Romanian government support for controversial power plant project to be made public, EBRD loan cancelled

, NGOs

Bankwatch’s Romanian chapter has been granted access to environmental information included in a letter sent by Romania’s Ministry of Economy in support of a loan from the Euoprean Bank for Reconstruction and Development (EBRD) to Oltenia Energy Complex (OEC), Bucharest’s administrative court ruled yesterday.

The letter will shed light on the nature and extent of the government’s support for the project, and whether it was in line with EU regulations.

The EUR 200 million syndicated loan was intended for the rehabilitation and modernisation of unit 6 in OEC’s Turceni lignite-fired power plant, Romania’s largest and Europe’s second most polluting industrial facility in 2009. The support letter was mentioned in a Memorandum of Understanding signed between the Romanian Government and the EBRD in a July 2013 meeting.

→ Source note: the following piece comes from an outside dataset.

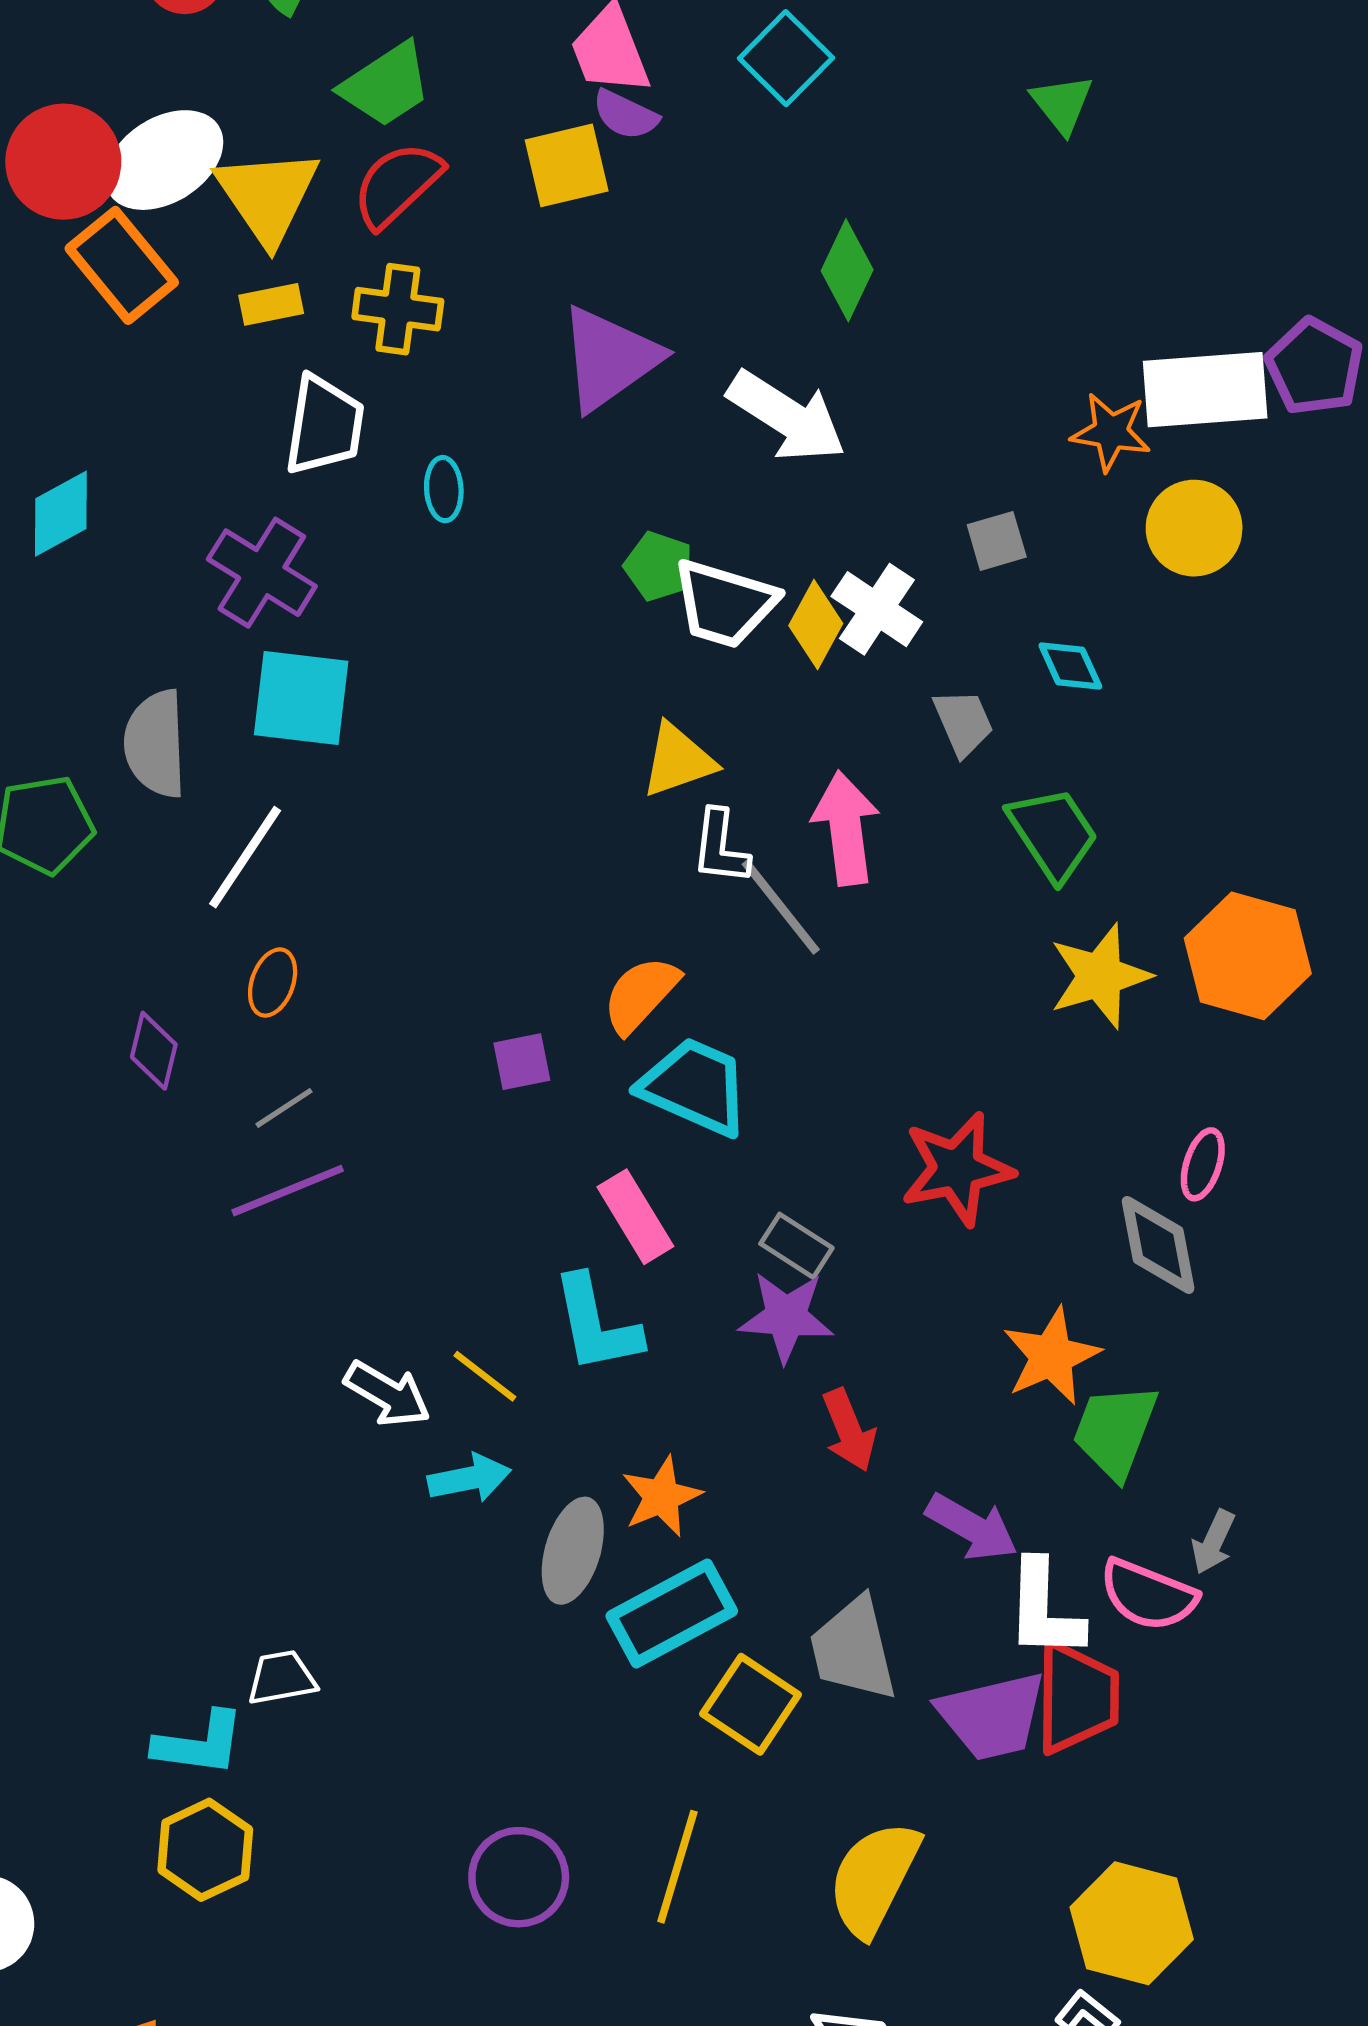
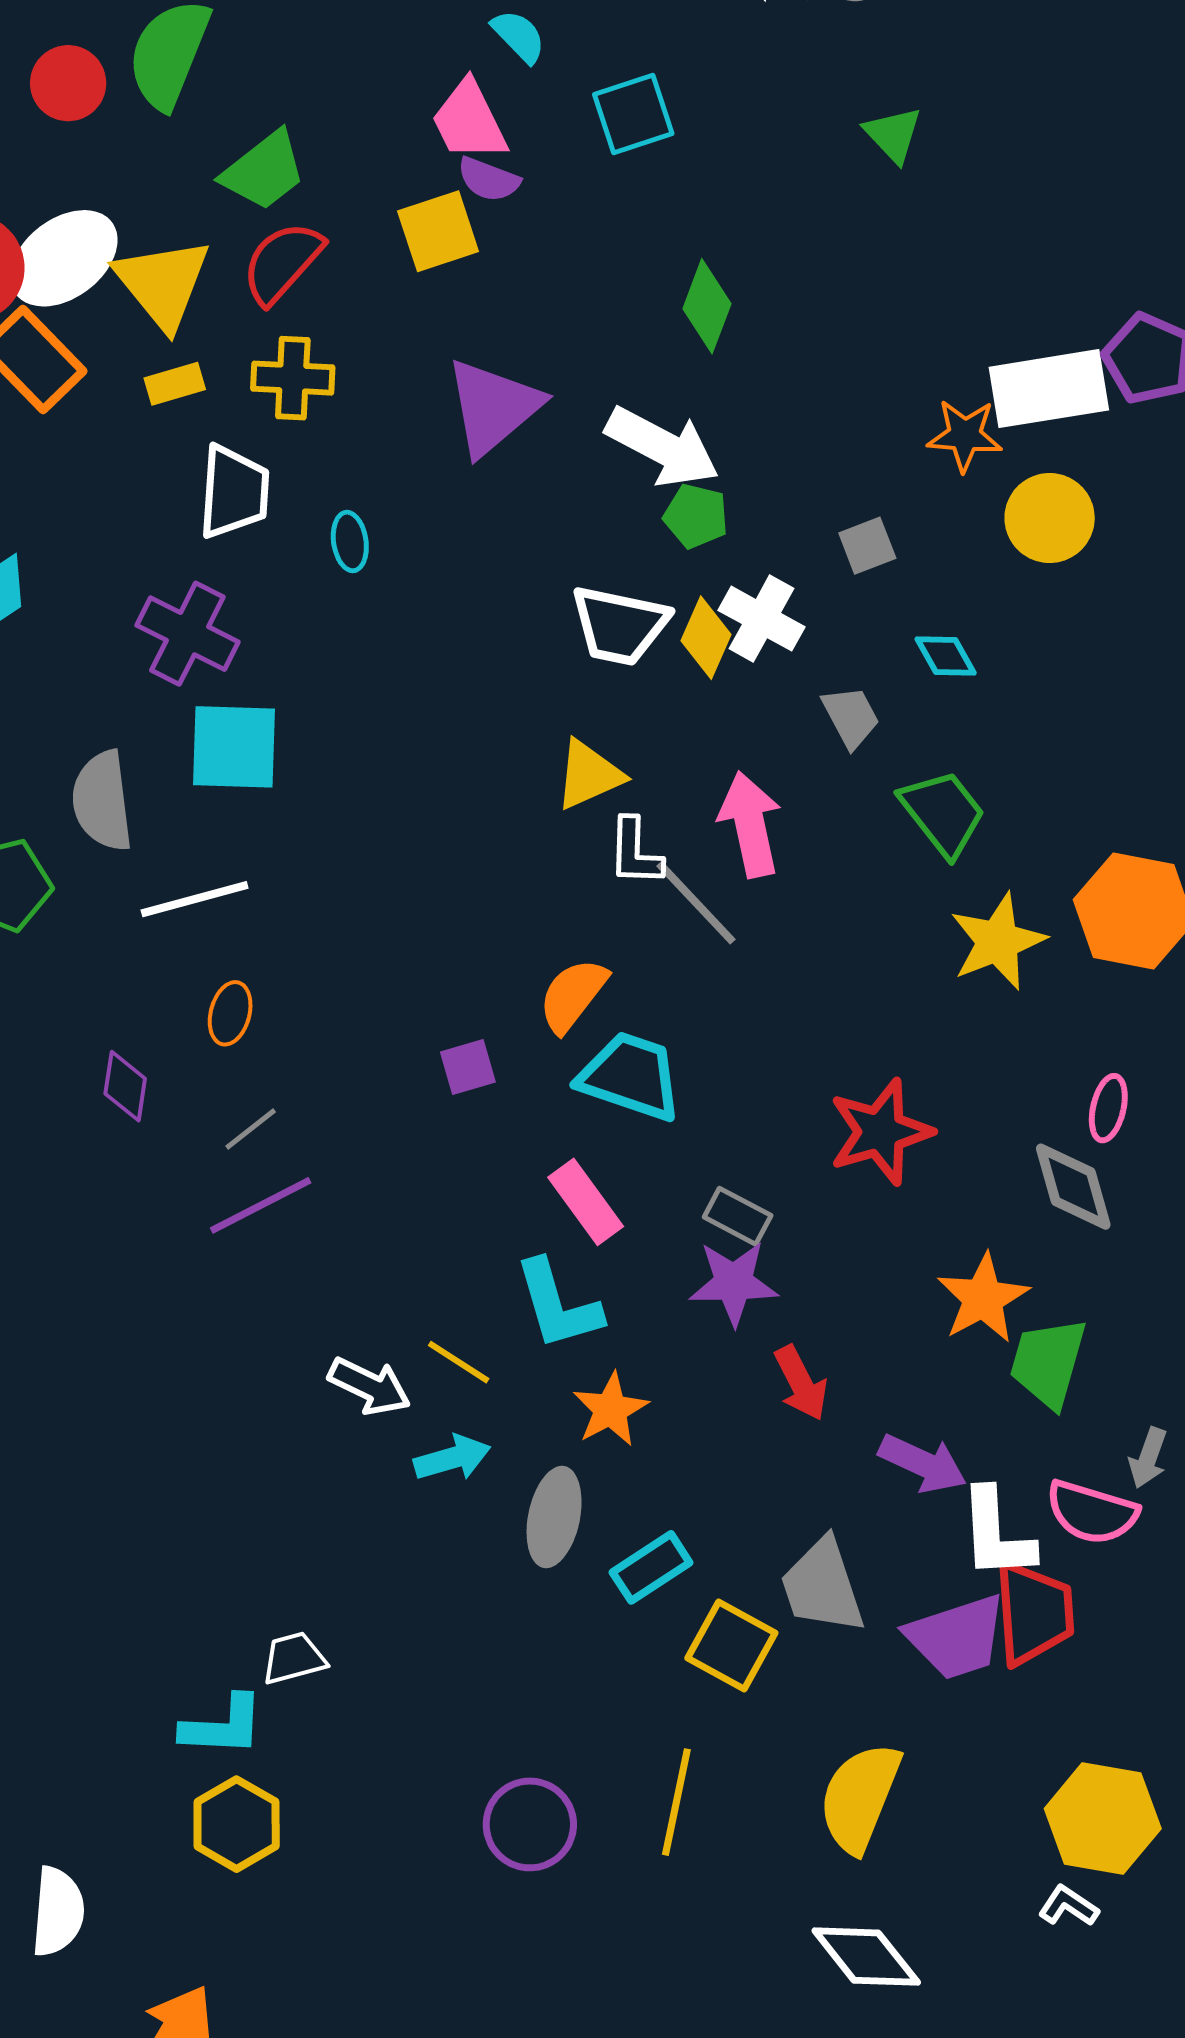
cyan square: (786, 58) -> (633, 114), turned 32
green pentagon: (659, 566) -> (696, 516), moved
white line: (245, 857) -> (195, 899), turned 46
orange star: (662, 1497) -> (611, 1409), moved
cyan rectangle: (672, 1613) -> (651, 1567), size x0.7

Earlier this week, Bankwatch had also learned that EBRD had officially cancelled the loan after suspending it in January, following Bankwatch’s repeated warnings about the numerous legal issues surrounding the planned restart of Turceni’s unit 6. Among them are failure to carry out a full environmental assessment and misclassification of the plant as an existing one, instead of a new one, that would allow higher pollution levels.

The court’s decision is final, and the Ministry of Energy, Small and Medium Enterprises and Business is now obliged to make public the letter which offered certain guarantees in order for the EBRD to consider the loan to OEC.

Cătălina Rădulescu, a lawyer and member of Bankwatch Romania explains the importance of the court’s decision: “This information will reveal what guarantees the Romanian government has pledged in order to get the EBRD loan, and whether they fall under the ‘incompatible state aid’, as defined by the EU’s legislation (Art. 107 of TFEU)”.

European regulations stipulate that state aid can only cover up to 85 percent of the loan.

OEC is a state-owned company, responsible for roughly 30 percent of the electricity supply in Romania. It operates the Turceni, Rovinari, Craiova and Ișalnița coal power plants, as well as several open-pit lignite mines.

The court ruling is undoubtedly a victory for transparency. But Turceni’s story is not over. The Ministry of Energy should see the cancellation of the EBRD loan, not as an incentive to locate alternative funding sources for greenwashing dirty coal operations, but rather as an opportunity to pursue other, more sustainable energy sources.